The Tribune Democrat, Johnstown, PA

October 13, 2012

Life-saving routine: Daily self-exam helped woman catch aggressive cancer early

Arlene Johns
ajohns@tribdem.com

— Patti Smith of the Wilmore area is a firm believer in daily self-examinations between yearly mammograms.

She thinks the routine she performs each day during her shower may have saved her life.

“A mammogram is once a year,” she said. “Self-examination you can do every day.”

Smith, 63, found the peanut-sized lump in November.

“One day it was not there, the next day it was.”

Smith admits she was scared, but made an appointment with her primary-care physician, who sent her to Dr. Patti Stefanick.

A biopsy revealed cancer, and Smith was sent to see Dr. Rashid Awan, an oncologist with UPMC’s John P. Murtha Regional Cancer Center.

Smith said she was told her cancer was a very aggressive type that had spread to her lymph nodes.

So in February, she started chemotherapy.

The six months of treatments caused her hair to fall out and made her feel tired much of the time. She also had sores in her mouth and couldn’t taste her food.

“But overall, I did pretty good,” she said.

“(The medical people) couldn’t get over how well I did,” she said. “They tell me I had the best attitude.

“I told them that I am not going to let it get me down.”

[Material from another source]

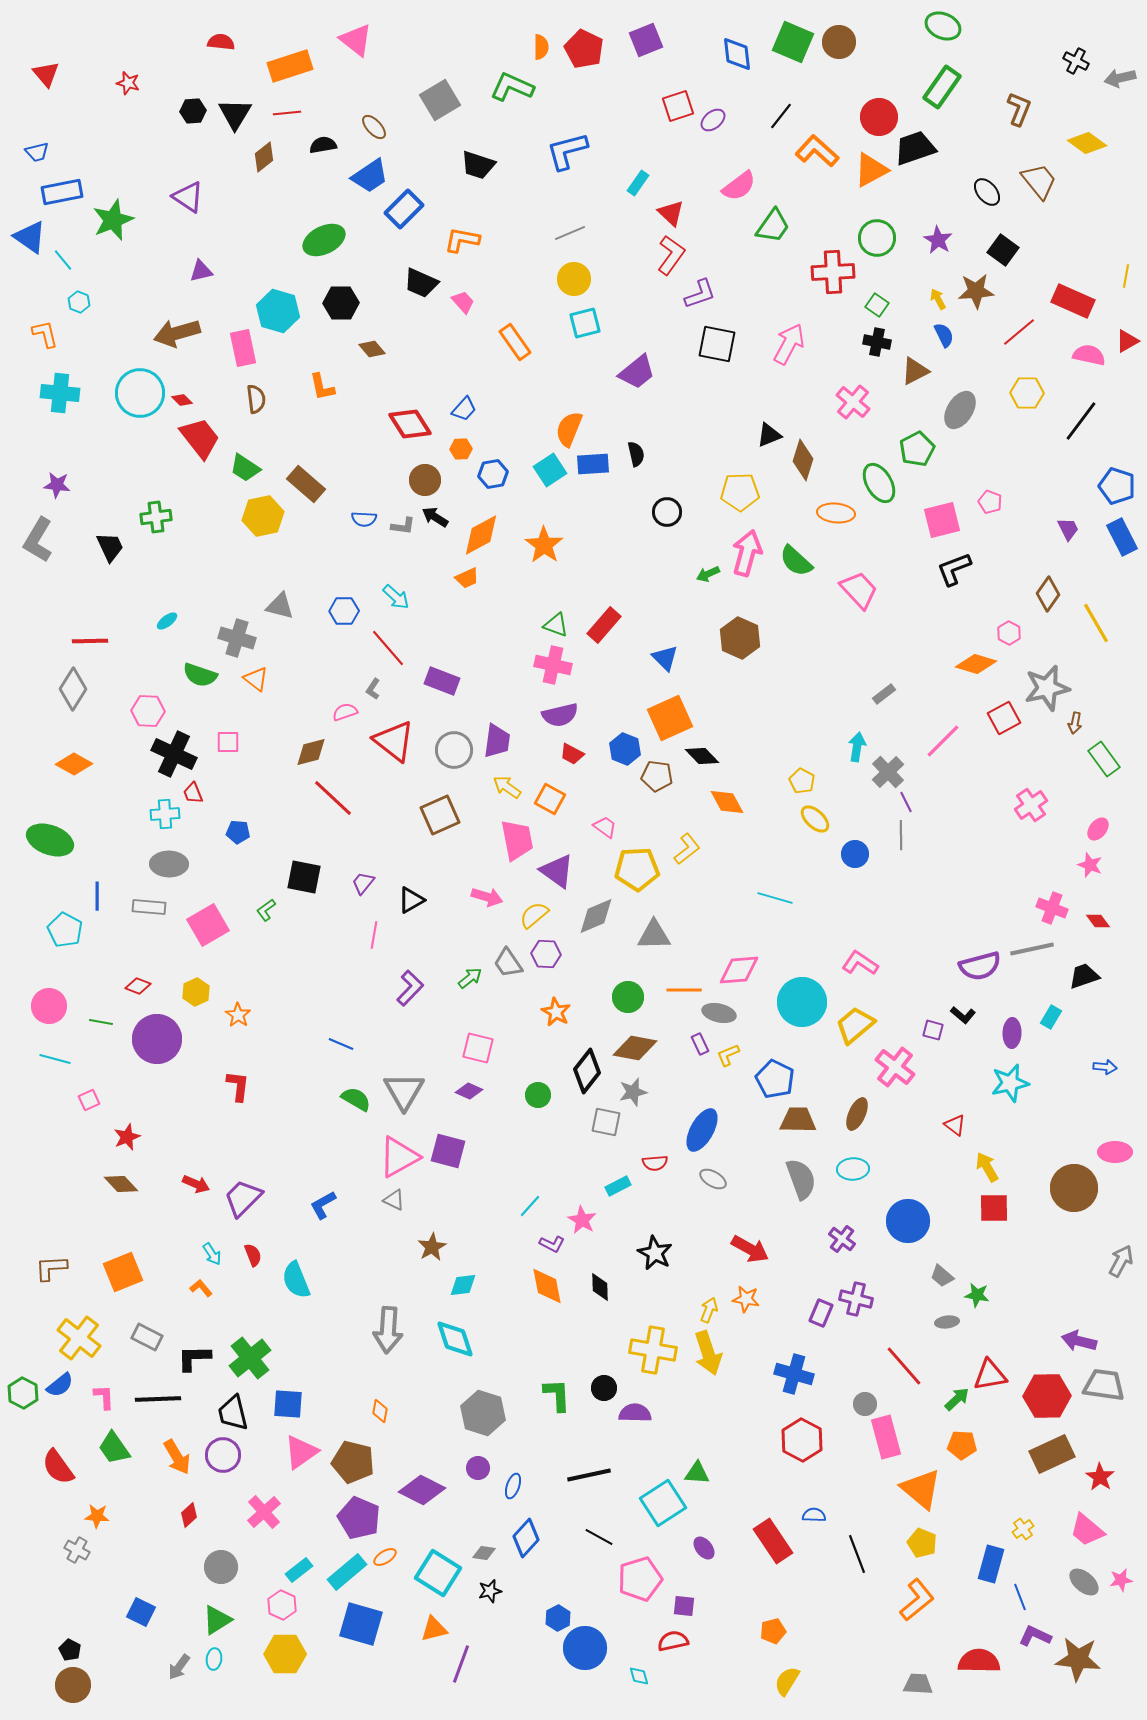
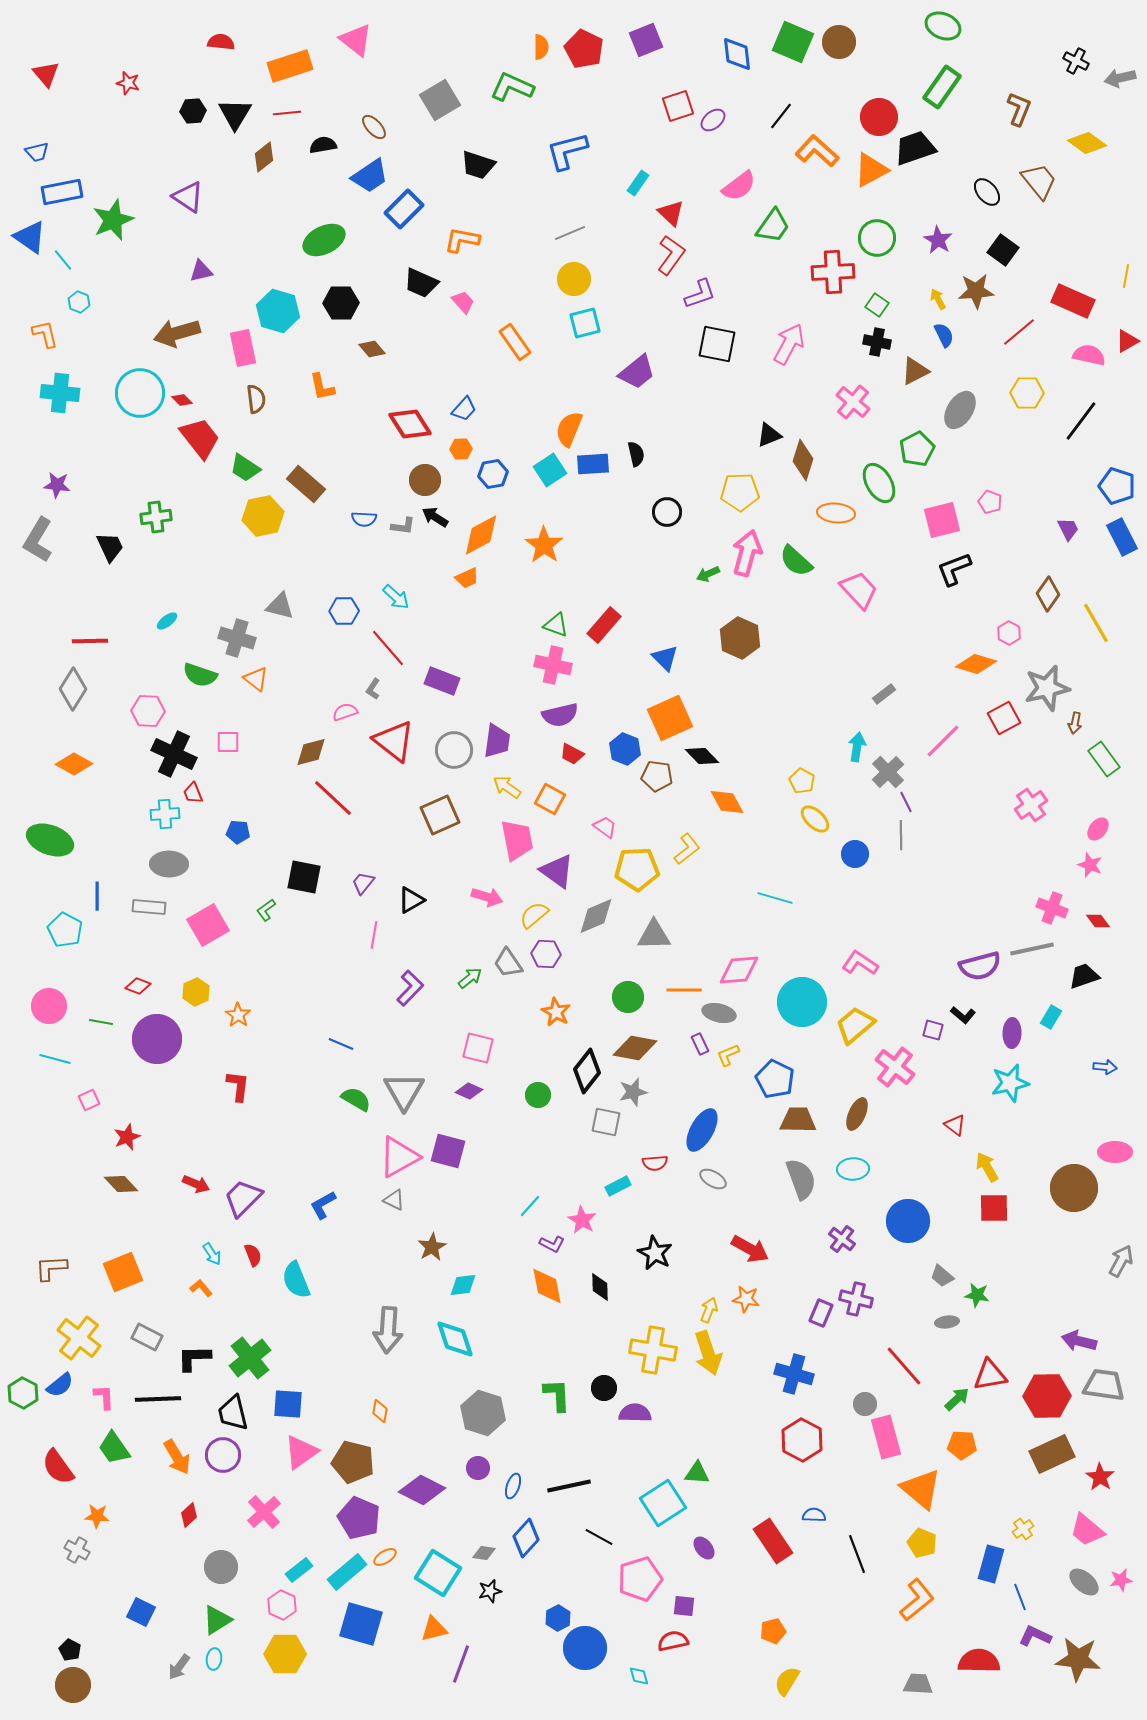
black line at (589, 1475): moved 20 px left, 11 px down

In August, she had a mastectomy and had seven lymph nodes removed – five of which were cancerous. She had reconstruction surgery done at the same time.

Last week, she learned the results from positron emission tomography/computed tomography scans, which showed the cancer had not spread.

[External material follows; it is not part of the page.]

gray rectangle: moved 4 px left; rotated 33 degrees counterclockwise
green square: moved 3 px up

“I’m on cloud nine right now,” she said the day she learned the results.

Smith has started on a daily regimen of radiation that will last for several weeks.

She will need to be vigilant as “there is a possibility that the cancer could come back because of the type of cancer it is,” she said.

Smith said she expects to have exams every three months “probably for the rest of my life.”

But she is OK with that.

“I know I have a good (medical) team behind me that’s going to get me through it,” she said.

Although she credits her “good team of doctors for giving me back my life,” Smith also gives thanks to God.  

“Everyone’s prayers made the difference,” she said. “I had prayers from people I didn’t even know.”

It was those prayers and the support of so many – including her three children, eight grandchildren and husband, Ken, that kept her going.

“I had so much support from everyone, and they would not let me get down,” she said.

Smith, who spent years working at local banks and for United Cerebral Palsy, now focuses on her woodcrafting.

She used to sell her outdoor ornamental items at craft shows, but now enjoys doing workshops to teach others how to make their own crafts.

“My goal in life is to put smiles on people’s faces,” she said. “And when they do a project they have the biggest smile you have ever seen.”

Her advice to other women going through breast cancer is to “just keep busy and concentrate on getting better.”

She also has advice for women who have not been touched with breast cancer.

“Make sure you do your self-examinations,” she said. “I never thought I was going to wake up that morning and have my shower and find a lump.”